*Dataset content:*

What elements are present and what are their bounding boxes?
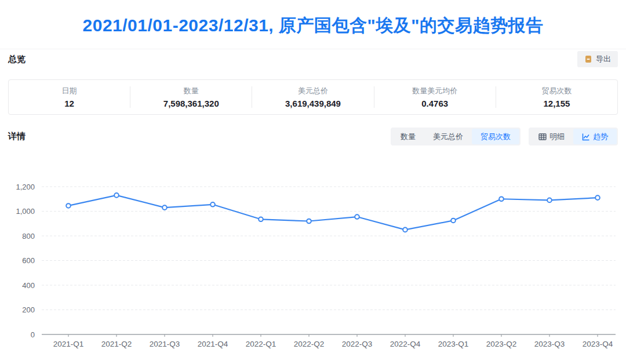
data-point[interactable] (595, 195, 600, 200)
data-point[interactable] (451, 219, 456, 223)
stat-value: 3,619,439,849 (285, 99, 341, 108)
x-axis-tick-label: 2023-Q3 (534, 340, 565, 348)
detail-section-label: 详情 (8, 131, 26, 142)
y-axis-tick-label: 1,000 (16, 207, 35, 216)
tab-label: 趋势 (593, 132, 608, 142)
tab-quantity[interactable]: 数量 (392, 129, 424, 144)
stat-label: 数量美元均价 (412, 86, 457, 96)
x-axis-tick-label: 2022-Q2 (294, 340, 325, 348)
overview-header: 总览 导出 (8, 51, 618, 67)
y-axis-tick-label: 1,200 (16, 183, 35, 191)
x-axis-tick-label: 2022-Q4 (390, 340, 421, 348)
trend-report-page: 2021/01/01-2023/12/31, 原产国包含"埃及"的交易趋势报告 … (0, 0, 626, 364)
data-point[interactable] (259, 217, 263, 222)
y-axis-tick-label: 200 (22, 305, 35, 314)
stat-label: 贸易次数 (541, 86, 572, 96)
tab-trend-view[interactable]: 趋势 (573, 129, 617, 144)
view-tab-group: 明细 趋势 (529, 128, 618, 145)
export-button-label: 导出 (596, 54, 611, 64)
stat-avg-usd-price: 数量美元均价 0.4763 (374, 80, 496, 114)
stat-quantity: 数量 7,598,361,320 (130, 80, 252, 114)
stat-label: 日期 (62, 86, 77, 96)
x-axis-tick-label: 2021-Q4 (198, 340, 228, 348)
stat-value: 12 (64, 99, 74, 108)
tab-label: 美元总价 (433, 132, 463, 142)
data-point[interactable] (210, 202, 215, 207)
x-axis-tick-label: 2023-Q1 (438, 340, 469, 348)
data-point[interactable] (547, 198, 552, 203)
stat-label: 数量 (184, 86, 199, 96)
tab-label: 数量 (401, 132, 416, 142)
tab-label: 贸易次数 (481, 132, 511, 142)
data-point[interactable] (403, 228, 407, 232)
data-point[interactable] (66, 203, 71, 208)
stat-usd-total: 美元总价 3,619,439,849 (252, 80, 373, 114)
x-axis-tick-label: 2023-Q4 (583, 340, 613, 348)
tab-trade-count[interactable]: 贸易次数 (472, 129, 519, 144)
data-point[interactable] (499, 196, 504, 201)
tab-label: 明细 (549, 132, 565, 142)
data-point[interactable] (355, 214, 359, 219)
y-axis-tick-label: 400 (22, 281, 35, 290)
y-axis-tick-label: 800 (22, 232, 35, 241)
y-axis-tick-label: 0 (31, 330, 35, 339)
stat-trade-count: 贸易次数 12,155 (496, 80, 617, 114)
data-point[interactable] (307, 219, 311, 224)
x-axis-tick-label: 2021-Q1 (53, 340, 84, 348)
trend-chart-svg[interactable]: 02004006008001,0001,2002021-Q12021-Q2202… (8, 174, 618, 359)
data-point[interactable] (162, 205, 167, 210)
stat-label: 美元总价 (298, 86, 328, 96)
detail-tab-area: 数量 美元总价 贸易次数 (391, 128, 618, 145)
trend-chart[interactable]: 02004006008001,0001,2002021-Q12021-Q2202… (8, 174, 618, 359)
x-axis-tick-label: 2021-Q2 (101, 340, 132, 348)
export-button[interactable]: 导出 (577, 51, 618, 67)
stat-date: 日期 12 (9, 80, 130, 114)
x-axis-tick-label: 2022-Q3 (342, 340, 373, 348)
header-divider (0, 49, 626, 49)
page-title: 2021/01/01-2023/12/31, 原产国包含"埃及"的交易趋势报告 (0, 14, 626, 38)
table-icon (538, 133, 547, 141)
trend-line-series (68, 195, 598, 230)
stat-value: 0.4763 (421, 99, 448, 108)
x-axis-tick-label: 2021-Q3 (150, 340, 180, 348)
detail-header: 详情 数量 美元总价 贸易次数 (8, 128, 618, 145)
tab-usd-total[interactable]: 美元总价 (424, 129, 472, 144)
stat-value: 12,155 (543, 99, 570, 108)
overview-section-label: 总览 (8, 54, 26, 65)
overview-stats-card: 日期 12 数量 7,598,361,320 美元总价 3,619,439,84… (8, 79, 618, 115)
tab-detail-view[interactable]: 明细 (530, 129, 573, 144)
line-chart-icon (582, 133, 590, 141)
metric-tab-group: 数量 美元总价 贸易次数 (391, 128, 521, 145)
x-axis-tick-label: 2023-Q2 (486, 340, 517, 348)
y-axis-tick-label: 600 (22, 256, 35, 265)
data-point[interactable] (114, 193, 119, 198)
stat-value: 7,598,361,320 (163, 99, 219, 108)
export-file-icon (584, 55, 592, 63)
x-axis-tick-label: 2022-Q1 (246, 340, 276, 348)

*Required work:*
The data above must be copied exactly. Leave out the pictures.

*Answer to the problem:*
What elements are present and what are their bounding boxes?
data-point[interactable] (595, 195, 600, 200)
data-point[interactable] (451, 219, 456, 223)
stat-value: 3,619,439,849 (285, 99, 341, 108)
x-axis-tick-label: 2023-Q3 (534, 340, 565, 348)
detail-section-label: 详情 (8, 131, 26, 142)
y-axis-tick-label: 1,000 (16, 207, 35, 216)
tab-label: 趋势 (593, 132, 608, 142)
tab-quantity[interactable]: 数量 (392, 129, 424, 144)
stat-label: 数量美元均价 (412, 86, 457, 96)
x-axis-tick-label: 2022-Q2 (294, 340, 325, 348)
overview-header: 总览 导出 (8, 51, 618, 67)
y-axis-tick-label: 1,200 (16, 183, 35, 191)
x-axis-tick-label: 2022-Q4 (390, 340, 421, 348)
trend-report-page: 2021/01/01-2023/12/31, 原产国包含"埃及"的交易趋势报告 … (0, 0, 626, 364)
data-point[interactable] (259, 217, 263, 222)
y-axis-tick-label: 200 (22, 305, 35, 314)
stat-label: 贸易次数 (541, 86, 572, 96)
tab-trend-view[interactable]: 趋势 (573, 129, 617, 144)
view-tab-group: 明细 趋势 (529, 128, 618, 145)
export-button-label: 导出 (596, 54, 611, 64)
stat-avg-usd-price: 数量美元均价 0.4763 (374, 80, 496, 114)
stat-quantity: 数量 7,598,361,320 (130, 80, 252, 114)
stat-label: 日期 (62, 86, 77, 96)
x-axis-tick-label: 2021-Q4 (198, 340, 228, 348)
stat-value: 12 (64, 99, 74, 108)
tab-label: 美元总价 (433, 132, 463, 142)
data-point[interactable] (210, 202, 215, 207)
x-axis-tick-label: 2023-Q1 (438, 340, 469, 348)
data-point[interactable] (547, 198, 552, 203)
stat-label: 数量 (184, 86, 199, 96)
tab-label: 数量 (401, 132, 416, 142)
tab-label: 贸易次数 (481, 132, 511, 142)
data-point[interactable] (403, 228, 407, 232)
data-point[interactable] (66, 203, 71, 208)
stat-usd-total: 美元总价 3,619,439,849 (252, 80, 373, 114)
x-axis-tick-label: 2023-Q4 (583, 340, 613, 348)
tab-trade-count[interactable]: 贸易次数 (472, 129, 519, 144)
data-point[interactable] (499, 196, 504, 201)
tab-label: 明细 (549, 132, 565, 142)
data-point[interactable] (355, 214, 359, 219)
y-axis-tick-label: 400 (22, 281, 35, 290)
y-axis-tick-label: 800 (22, 232, 35, 241)
y-axis-tick-label: 0 (31, 330, 35, 339)
stat-trade-count: 贸易次数 12,155 (496, 80, 617, 114)
data-point[interactable] (307, 219, 311, 224)
x-axis-tick-label: 2021-Q1 (53, 340, 84, 348)
trend-chart-svg[interactable]: 02004006008001,0001,2002021-Q12021-Q2202… (8, 174, 618, 359)
data-point[interactable] (162, 205, 167, 210)
stat-label: 美元总价 (298, 86, 328, 96)
detail-tab-area: 数量 美元总价 贸易次数 (391, 128, 618, 145)
trend-chart[interactable]: 02004006008001,0001,2002021-Q12021-Q2202… (8, 174, 618, 359)
x-axis-tick-label: 2021-Q2 (101, 340, 132, 348)
export-button[interactable]: 导出 (577, 51, 618, 67)
stat-date: 日期 12 (9, 80, 130, 114)
x-axis-tick-label: 2022-Q3 (342, 340, 373, 348)
header-divider (0, 49, 626, 49)
page-title: 2021/01/01-2023/12/31, 原产国包含"埃及"的交易趋势报告 (0, 14, 626, 38)
table-icon (538, 133, 547, 141)
trend-line-series (68, 195, 598, 230)
stat-value: 0.4763 (421, 99, 448, 108)
x-axis-tick-label: 2021-Q3 (150, 340, 180, 348)
detail-header: 详情 数量 美元总价 贸易次数 (8, 128, 618, 145)
tab-usd-total[interactable]: 美元总价 (424, 129, 472, 144)
stat-value: 12,155 (543, 99, 570, 108)
overview-section-label: 总览 (8, 54, 26, 65)
overview-stats-card: 日期 12 数量 7,598,361,320 美元总价 3,619,439,84… (8, 79, 618, 115)
tab-detail-view[interactable]: 明细 (530, 129, 573, 144)
line-chart-icon (582, 133, 590, 141)
metric-tab-group: 数量 美元总价 贸易次数 (391, 128, 521, 145)
x-axis-tick-label: 2023-Q2 (486, 340, 517, 348)
y-axis-tick-label: 600 (22, 256, 35, 265)
data-point[interactable] (114, 193, 119, 198)
stat-value: 7,598,361,320 (163, 99, 219, 108)
export-file-icon (584, 55, 592, 63)
x-axis-tick-label: 2022-Q1 (246, 340, 276, 348)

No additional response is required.